§ **PROBLEM DETAILS**
When a line of the entries contains the word "atención", report that line.

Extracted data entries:
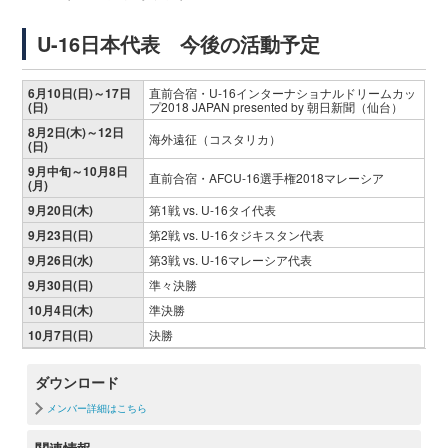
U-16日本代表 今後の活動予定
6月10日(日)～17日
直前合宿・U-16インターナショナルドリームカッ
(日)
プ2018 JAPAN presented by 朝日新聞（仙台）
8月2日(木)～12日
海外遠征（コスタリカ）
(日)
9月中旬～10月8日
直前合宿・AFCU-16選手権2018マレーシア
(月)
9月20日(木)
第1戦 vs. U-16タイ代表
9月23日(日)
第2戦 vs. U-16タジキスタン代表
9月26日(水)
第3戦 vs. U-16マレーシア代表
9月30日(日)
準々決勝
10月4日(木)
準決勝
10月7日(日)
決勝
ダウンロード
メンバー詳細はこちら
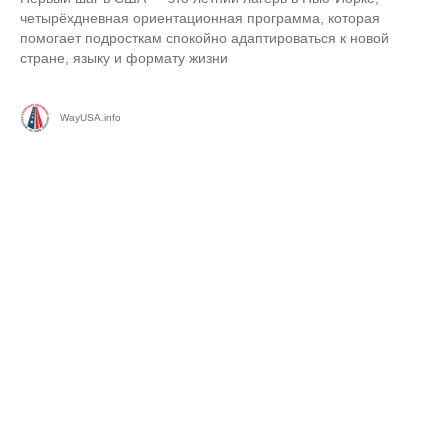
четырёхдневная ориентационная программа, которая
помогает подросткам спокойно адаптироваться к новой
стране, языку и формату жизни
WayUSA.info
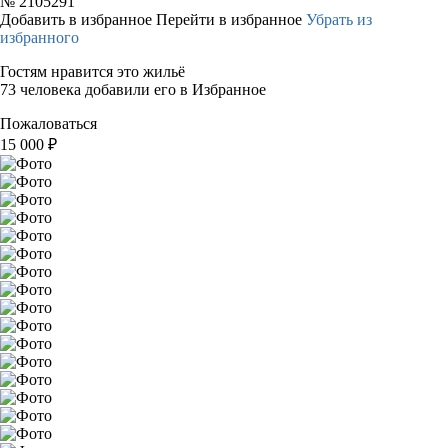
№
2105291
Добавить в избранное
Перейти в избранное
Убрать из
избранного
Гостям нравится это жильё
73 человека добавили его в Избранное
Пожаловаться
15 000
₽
* * *
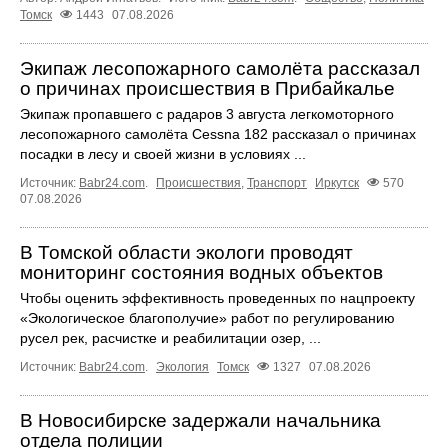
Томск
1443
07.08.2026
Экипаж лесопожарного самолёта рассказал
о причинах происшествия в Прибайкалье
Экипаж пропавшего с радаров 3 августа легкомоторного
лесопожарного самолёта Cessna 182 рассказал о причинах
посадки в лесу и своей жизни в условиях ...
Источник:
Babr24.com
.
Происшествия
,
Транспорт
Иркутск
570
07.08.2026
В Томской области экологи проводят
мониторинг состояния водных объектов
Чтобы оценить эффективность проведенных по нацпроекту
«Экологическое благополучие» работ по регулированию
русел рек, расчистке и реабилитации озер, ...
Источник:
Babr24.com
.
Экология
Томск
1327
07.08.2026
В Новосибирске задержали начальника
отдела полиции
...
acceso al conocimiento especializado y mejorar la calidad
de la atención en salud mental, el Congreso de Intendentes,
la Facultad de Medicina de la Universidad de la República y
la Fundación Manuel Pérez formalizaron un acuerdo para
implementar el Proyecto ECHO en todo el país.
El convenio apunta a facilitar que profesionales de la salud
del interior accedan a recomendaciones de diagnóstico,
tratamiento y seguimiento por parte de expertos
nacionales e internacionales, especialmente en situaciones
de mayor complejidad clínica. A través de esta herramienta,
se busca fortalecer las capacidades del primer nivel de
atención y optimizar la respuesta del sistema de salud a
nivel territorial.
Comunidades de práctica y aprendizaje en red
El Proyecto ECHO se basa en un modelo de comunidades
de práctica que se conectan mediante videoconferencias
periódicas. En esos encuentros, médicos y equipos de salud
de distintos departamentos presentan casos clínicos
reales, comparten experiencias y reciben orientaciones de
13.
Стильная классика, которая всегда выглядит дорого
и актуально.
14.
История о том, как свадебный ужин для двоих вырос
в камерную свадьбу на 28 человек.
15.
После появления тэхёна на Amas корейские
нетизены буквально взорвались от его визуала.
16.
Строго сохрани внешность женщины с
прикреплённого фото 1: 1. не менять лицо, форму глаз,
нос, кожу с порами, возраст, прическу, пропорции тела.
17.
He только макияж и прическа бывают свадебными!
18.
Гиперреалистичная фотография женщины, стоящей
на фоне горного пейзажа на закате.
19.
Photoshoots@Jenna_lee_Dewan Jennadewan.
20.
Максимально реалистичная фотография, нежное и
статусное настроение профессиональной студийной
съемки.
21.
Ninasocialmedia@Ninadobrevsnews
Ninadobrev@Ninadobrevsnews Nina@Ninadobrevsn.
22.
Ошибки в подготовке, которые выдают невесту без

§ **COMPLETED EXERCISE**
de la atención en salud mental, el Congreso de Intendentes,
atención y optimizar la respuesta del sistema de salud a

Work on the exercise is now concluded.